Several former Don Dale detainees have told the Northern Territory youth detention royal commission guards would bribe them with soft drink, chocolate and threats of isolation to fight each other.

The detainees have given evidence in closed hearings and via written statements, which have been released in redacted form by the royal commission.

One former detainee, known by pseudonym BE, said fights would take place in Don Dale’s showers while a guard watched on.

“Jonesy would make kids fight for his entertainment and one place he made them do that was in the shower,” BE said in his statement.
BE said the guard would tell other teenagers to “double bank him”.

“‘Double bank’ is where four or five kids jump on you all together — like they all want to fight,” BE said.

BE said he was threatened with “lock down” in the back-cells on another occasion if he did not fight a detainee.

He said they fought in the showers while the guard stood in the doorway, but afterwards they were locked down for the entire day.

“It made me feel no good. It made me feel sad,” BE said.

Another former detainee known as BQ said he was also sent to Don Dale’s back cells after one of these incidents.

“The guards would organise fights,” BQ said in his statement.

“They would say if you hit [a nominated detainee] in the head, we’ll give you a Coke or a Kit Kat.”
A detainee known as BH said when he was in the back-cells, he heard other teenagers talking about guards bribing them with “Coke and other things” to fight.

Former corrections commissioner questioned claims’ validity

In September 2015, the ABC’s PM program revealed similar allegations made by a former detainee while he attended a meeting of youth justice workers in Darwin.

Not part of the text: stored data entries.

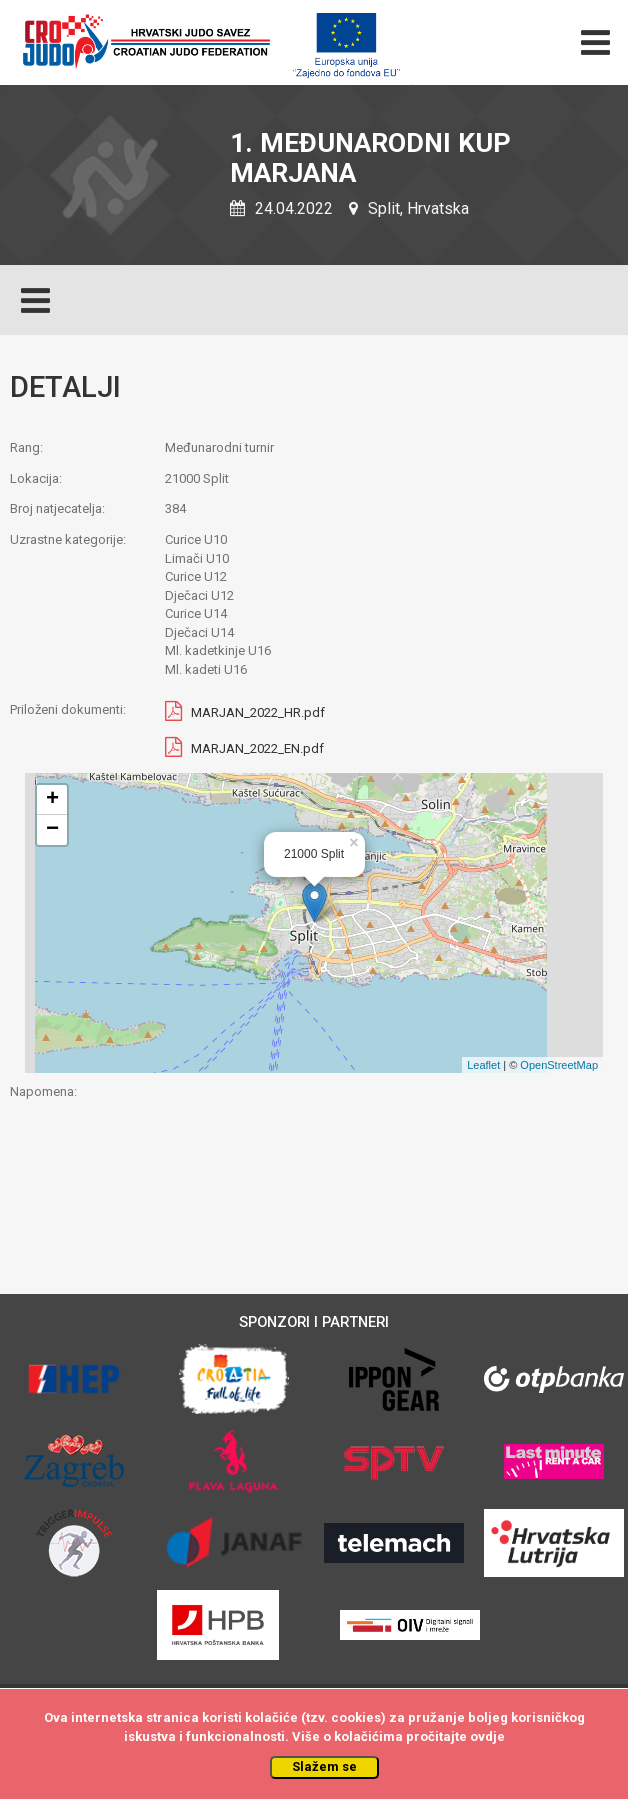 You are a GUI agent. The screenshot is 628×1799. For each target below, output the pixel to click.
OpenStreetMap (559, 1065)
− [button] (52, 830)
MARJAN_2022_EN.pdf (257, 749)
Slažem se (324, 1766)
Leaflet (483, 1065)
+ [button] (52, 800)
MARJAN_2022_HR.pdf (258, 713)
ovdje (487, 1736)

At the time, then corrections commissioner Ken Middlebrook questioned the validity of the claims.

Don Dale’s former assistant general manager James Sizeland told the royal commission on Monday he did not hear those allegations when he worked at the centre, from February 2014 until June 2015.

“It has never been reported to me,” Mr Sizeland said.

“Unfortunately that’s a line of inquiry that’s going to happen through this process.”

Mr Sizeland said he had given the matter some “afterthought” and could only recollect an instance where he reprimanded an older teenager for bullying younger detainees.

A spokeswoman for the royal commission told the ABC the guard known as “Jonesy” or Gavin Johns, referred to in the detainees statements, had been notified about the potential for adverse findings against him.

She said it was not yet clear if Mr Johns would be giving evidence in response to the allegations.